Working data ▸
---
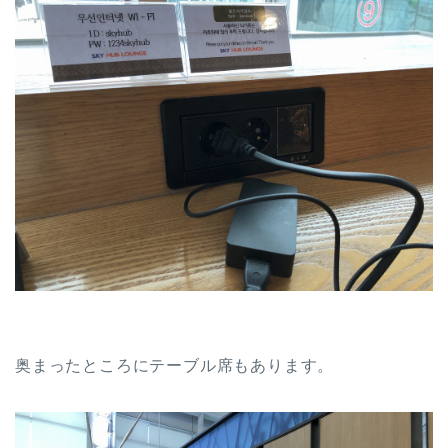
奥まったところにテーブル席もあります。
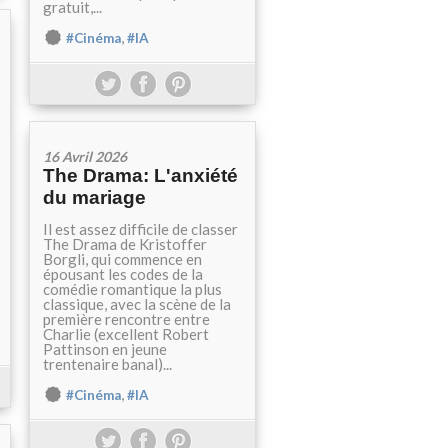
gratuit,...
,
#Cinéma
#IA
16 Avril 2026
The Drama: L'anxiété
du mariage
Il est assez difficile de classer
The Drama de Kristoffer
Borgli, qui commence en
épousant les codes de la
comédie romantique la plus
classique, avec la scène de la
première rencontre entre
Charlie (excellent Robert
Pattinson en jeune
trentenaire banal)...
,
#Cinéma
#IA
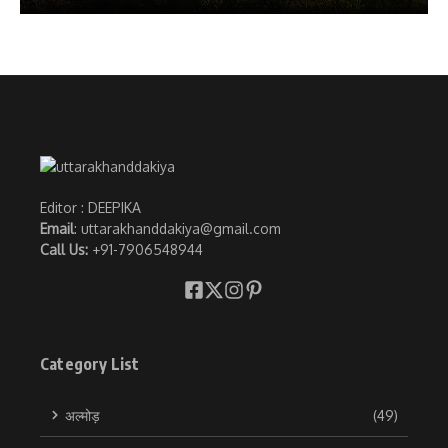
Editor : DEEPIKA
Email
: uttarakhanddakiya@gmail.com
Call Us:
+91-7906548944
Category List
अल्मोड़
(49)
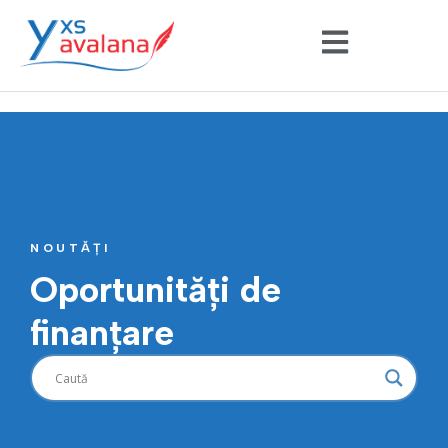
NOUTĂȚI
Oportunități de
finanțare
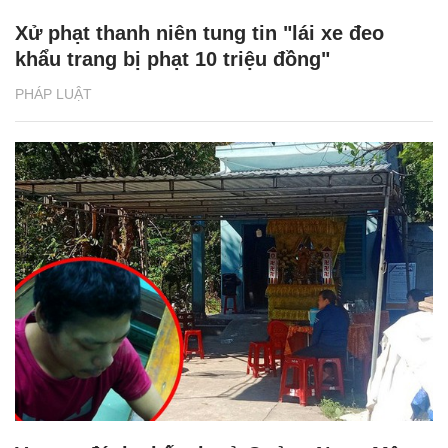
Xử phạt thanh niên tung tin "lái xe đeo
khẩu trang bị phạt 10 triệu đồng"
PHÁP LUẬT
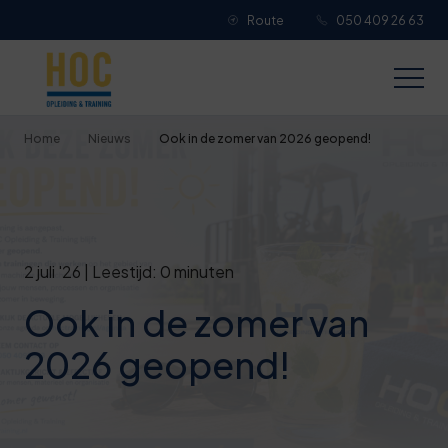
Route
050 409 26 63
Je overall waardering
Titel van je beoordeling
Home
Nieuws
Ook in de zomer van 2026 geopend!
Je beoordeling
2 juli '26 | Leestijd: 0 minuten
Ook in de zomer van
Je naam
2026 geopend!
Jouw e-mailadres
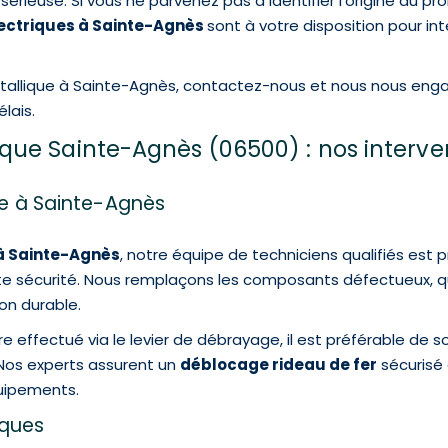
érieuse. Si vous ne parvenez pas à identifier l’origine du pr
lectriques à Sainte-Agnès
sont à votre disposition pour in
étallique à Sainte-Agnès, contactez-nous et nous nous eng
lais.
que Sainte-Agnès (06500) : nos interv
ue à Sainte-Agnès
 à Sainte-Agnès
, notre équipe de techniciens qualifiés est 
e sécurité. Nous remplaçons les composants défectueux, qu’
ion durable.
effectué via le levier de débrayage, il est préférable de soll
 Nos experts assurent un
déblocage rideau de fer
sécurisé 
uipements.
liques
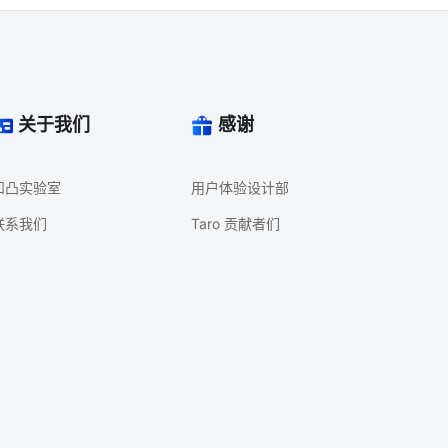
关于我们
感谢
凹凸实验室
用户体验设计部
联系我们
Taro 贡献者们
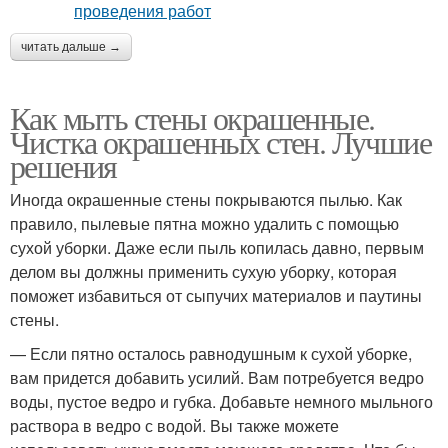
читать дальше →
Как мыть стены окрашенные.
Чистка окрашенных стен. Лучшие
решения
Иногда окрашенные стены покрываются пылью. Как
правило, пылевые пятна можно удалить с помощью
сухой уборки. Даже если пыль копилась давно, первым
делом вы должны применить сухую уборку, которая
поможет избавиться от сыпучих материалов и паутины
стены.
— Если пятно осталось равнодушным к сухой уборке,
вам придется добавить усилий. Вам потребуется ведро
воды, пустое ведро и губка. Добавьте немного мыльного
раствора в ведро с водой. Вы также можете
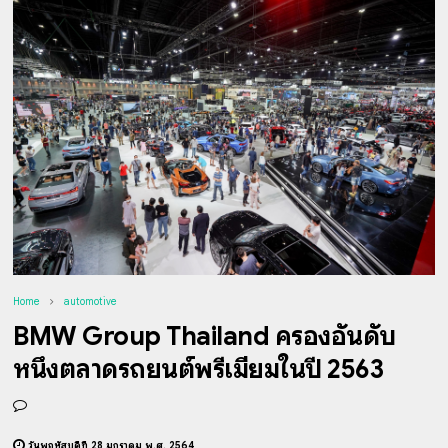
Home
automotive
BMW Group Thailand ครองอันดับ
หนึ่งตลาดรถยนต์พรีเมียมในปี 2563
วันพฤหัสบดีที่ 28 มกราคม พ.ศ. 2564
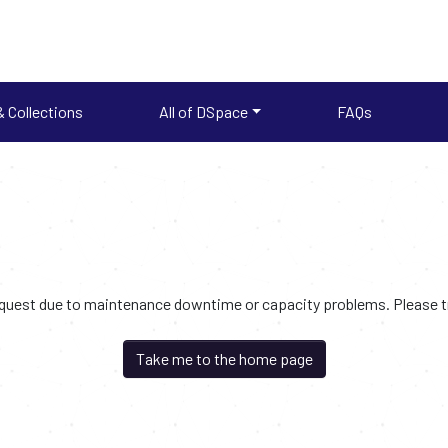
 Collections
All of DSpace
FAQs
request due to maintenance downtime or capacity problems. Please try
Take me to the home page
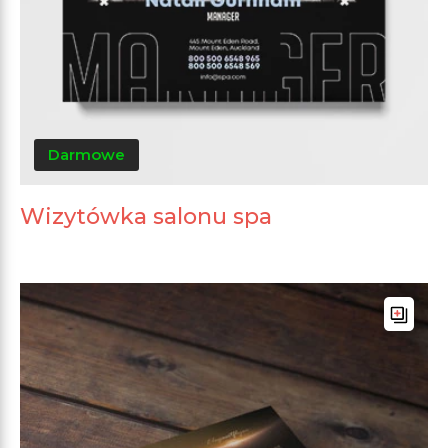
Darmowe
Wizytówka salonu spa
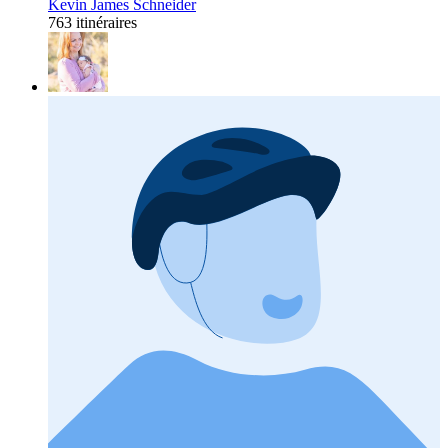
Kevin James Schneider
763 itinéraires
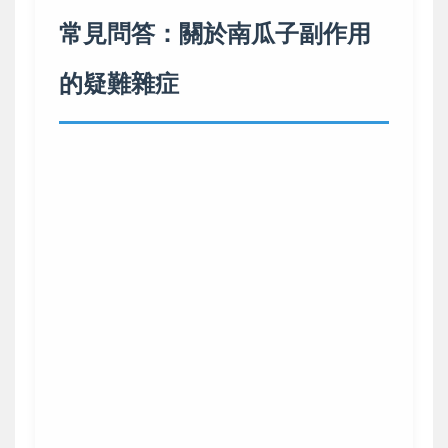
常見問答：關於南瓜子副作用
的疑難雜症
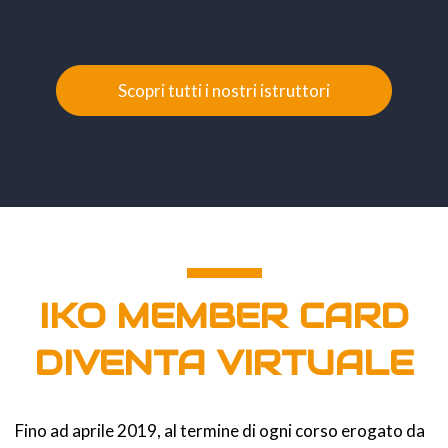
Scopri tutti i nostri istruttori
IKO MEMBER CARD
DIVENTA VIRTUALE
Fino ad aprile 2019, al termine di ogni corso erogato da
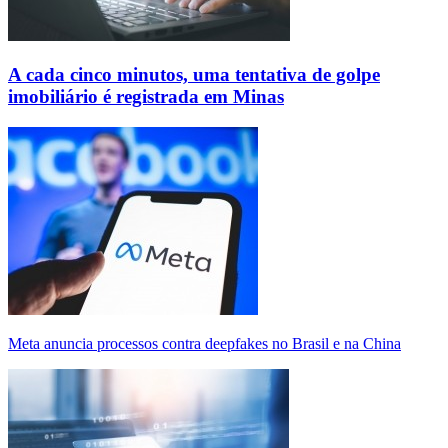
A cada cinco minutos, uma tentativa de golpe
imobiliário é registrada em Minas
Meta anuncia processos contra deepfakes no Brasil e na China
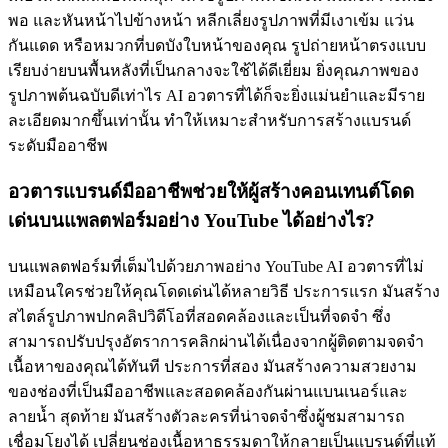
พอ และหันหน้าไปข้างหน้า หลีกเลี่ยงรูปภาพที่มีเงาเข้ม แว่น
กันแดด หรือหมวกที่บดบังใบหน้าของคุณ รูปถ่ายหน้าตรงแบบ
เรียบง่ายบนพื้นหลังที่เป็นกลางจะใช้ได้ดีเยี่ยม ยิ่งคุณภาพของ
รูปภาพต้นฉบับดีเท่าไร AI อวตารที่ได้ก็จะยิ่งแม่นยำและมีราย
ละเอียดมากขึ้นเท่านั้น ทำให้เหมาะสำหรับการสร้างแบรนด์
ระดับมืออาชีพ
อวตารแบรนด์มืออาชีพช่วยให้ผู้สร้างคอนเทนต์โดด
เด่นบนแพลตฟอร์มอย่าง YouTube ได้อย่างไร?
บนแพลตฟอร์มที่เต็มไปด้วยภาพอย่าง YouTube AI อวตารที่ไม่
เหมือนใครช่วยให้คุณโดดเด่นได้หลายวิธี ประการแรก มันสร้าง
สไตล์รูปภาพปกคลิปวิดีโอที่สอดคล้องและเป็นที่จดจำ ซึ่ง
สามารถปรับปรุงอัตราการคลิกผ่านได้เนื่องจากผู้ติดตามจดจำ
เนื้อหาของคุณได้ทันที ประการที่สอง มันสร้างความสวยงาม
ของช่องที่เป็นมืออาชีพและสอดคล้องกันผ่านแบนเนอร์และ
ลายน้ำ สุดท้าย มันสร้างตัวละครที่น่าจดจำซึ่งผู้ชมสามารถ
เชื่อมโยงได้ เปลี่ยนช่องเนื้อหาธรรมดาให้กลายเป็นแบรนด์ที่แท้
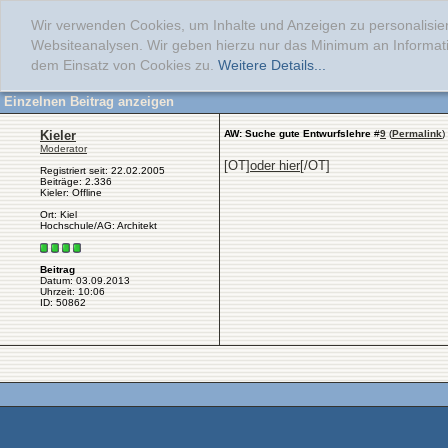
Wir verwenden Cookies, um Inhalte und Anzeigen zu personalisier
Websiteanalysen. Wir geben hierzu nur das Minimum an Informati
dem Einsatz von Cookies zu.
Weitere Details...
Einzelnen Beitrag anzeigen
Kieler
AW: Suche gute Entwurfslehre
#
9
(
Permalink
)
Moderator
[OT]
oder hier
[/OT]
Registriert seit: 22.02.2005
Beiträge: 2.336
Kieler: Offline
Ort: Kiel
Hochschule/AG: Architekt
Beitrag
Datum: 03.09.2013
Uhrzeit: 10:06
ID: 50862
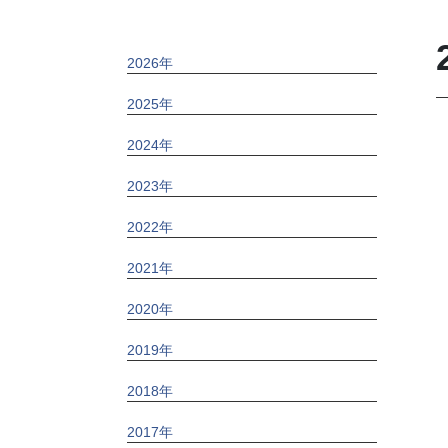
2026年
2025年
2024年
2023年
2022年
2021年
2020年
2019年
2018年
2017年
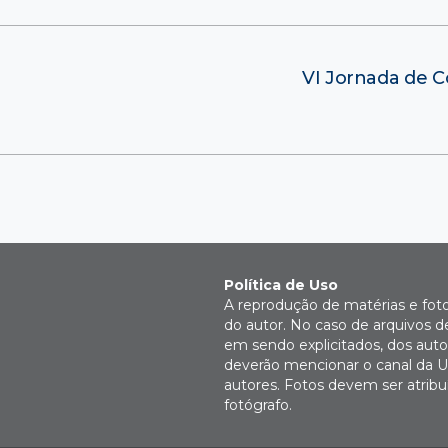
VI Jornada de 
Política de Uso
A reprodução de matérias e fot
do autor. No caso de arquivos d
em sendo explicitados, dos autor
deverão mencionar o canal da U
autores. Fotos devem ser atri
fotógrafo.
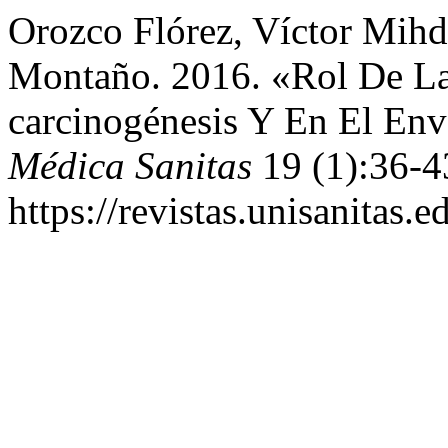
Orozco Flórez, Víctor Mihd
Montaño. 2016. «Rol De La
carcinogénesis Y En El En
Médica Sanitas
19 (1):36-4
https://revistas.unisanitas.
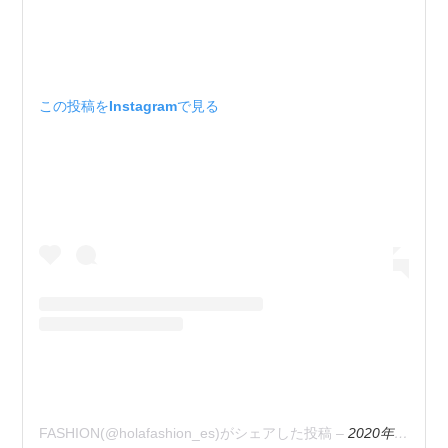
この投稿をInstagramで見る
FASHION(@holafashion_es)がシェアした投稿
–
2020年 6月月30日午前4時45分PDT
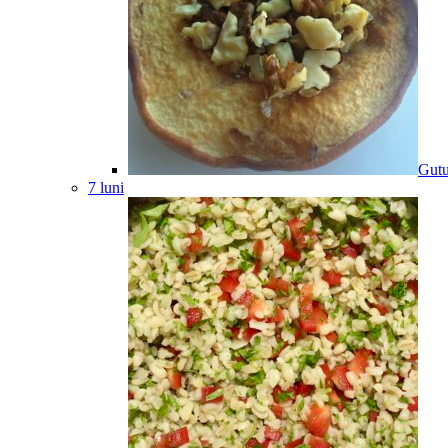
Gutu
7 luni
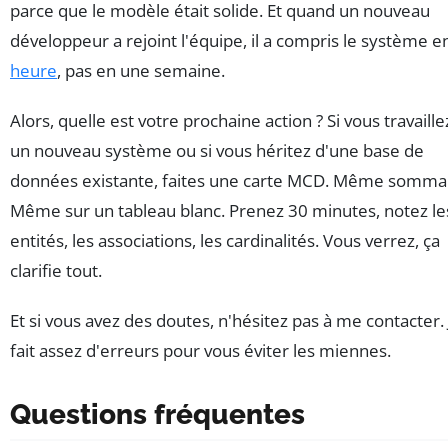
parce que le modèle était solide. Et quand un nouveau
développeur a rejoint l'équipe, il a compris le système e
heure
, pas en une semaine.
Alors, quelle est votre prochaine action ? Si vous travaille
un nouveau système ou si vous héritez d'une base de
données existante, faites une carte MCD. Même sommai
Même sur un tableau blanc. Prenez 30 minutes, notez le
entités, les associations, les cardinalités. Vous verrez, ça
clarifie tout.
Et si vous avez des doutes, n'hésitez pas à me contacter. J
fait assez d'erreurs pour vous éviter les miennes.
Questions fréquentes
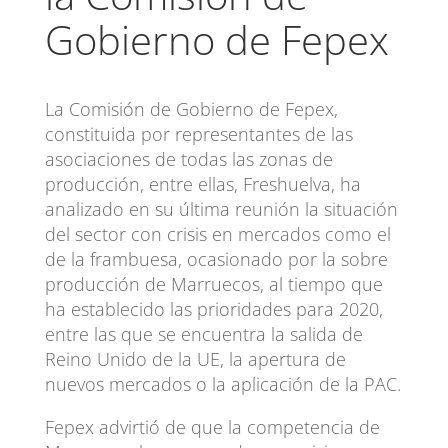
Gobierno de Fepex
La Comisión de Gobierno de Fepex,
constituida por representantes de las
asociaciones de todas las zonas de
producción, entre ellas, Freshuelva, ha
analizado en su última reunión la situación
del sector con crisis en mercados como el
de la frambuesa, ocasionado por la sobre
producción de Marruecos, al tiempo que
ha establecido las prioridades para 2020,
entre las que se encuentra la salida de
Reino Unido de la UE, la apertura de
nuevos mercados o la aplicación de la PAC.
Fepex advirtió de que la competencia de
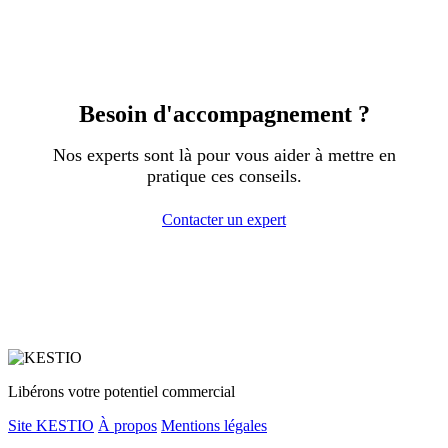
Besoin d'accompagnement ?
Nos experts sont là pour vous aider à mettre en
pratique ces conseils.
Contacter un expert
Libérons votre potentiel commercial
Site KESTIO
À propos
Mentions légales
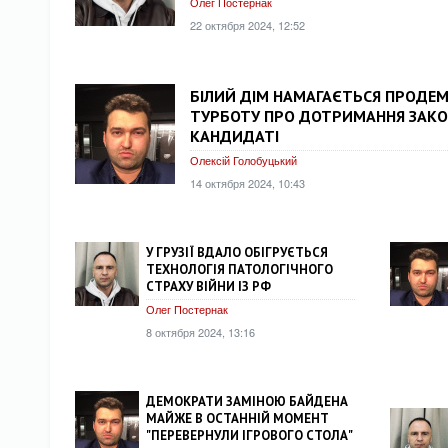
Олег Постернак
22 октября 2024, 12:52
БІЛИЙ ДІМ НАМАГАЄТЬСЯ ПРОДЕ
ТУРБОТУ ПРО ДОТРИМАННЯ ЗАКОН
КАНДИДАТІ
Олексій Голобуцький
14 октября 2024, 10:43
У ГРУЗІЇ ВДАЛО ОБІГРУЄТЬСЯ
ТЕХНОЛОГІЯ ПАТОЛОГІЧНОГО
СТРАХУ ВІЙНИ ІЗ РФ
Олег Постернак
8 октября 2024, 13:16
ДЕМОКРАТИ ЗАМІНОЮ БАЙДЕНА
МАЙЖЕ В ОСТАННІЙ МОМЕНТ
"ПЕРЕВЕРНУЛИ ІГРОВОГО СТОЛА"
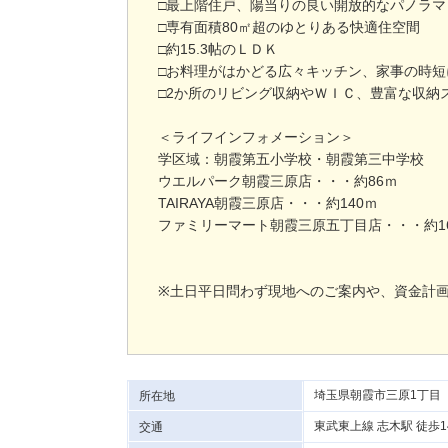
□最上階住戸、陽当りの良い開放的なパノラマ
□専有面積80㎡超のゆとりある快適住空間
□約15.3帖のＬＤＫ
□お料理がはかどる広々キッチン、家事の時短
□2か所のリビング収納やＷＩＣ、豊富な収納
＜ライフインフォメーション＞
学区域：朝霞第五小学校・朝霞第三中学校
ウエルパーク朝霞三原店・・・約86ｍ
TAIRAYA朝霞三原店・・・約140ｍ
ファミリーマート朝霞三原五丁目店・・・約1
※土日平日問わず現地へのご案内や、資金計
埼玉県朝霞市三原1丁目
所在地
東武東上線 志木駅 徒歩1
交通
---
Task instructions ▸ Above are some records. Output exactly the lines from the one that contains "khẩu trang bị" to the one that contains "érieuse. Si vous", keeping both, and omit the pictures.

Solution below ▸
khẩu trang bị phạt 10 triệu đồng"
PHÁP LUẬT
Route
050 409 26 63
Je overall waardering
Titel van je beoordeling
Home
Nieuws
Ook in de zomer van 2026 geopend!
Je beoordeling
2 juli '26 | Leestijd: 0 minuten
Ook in de zomer van
Je naam
2026 geopend!
Jouw e-mailadres
érieuse. Si vous ne parvenez pas à identifier l’origine du pr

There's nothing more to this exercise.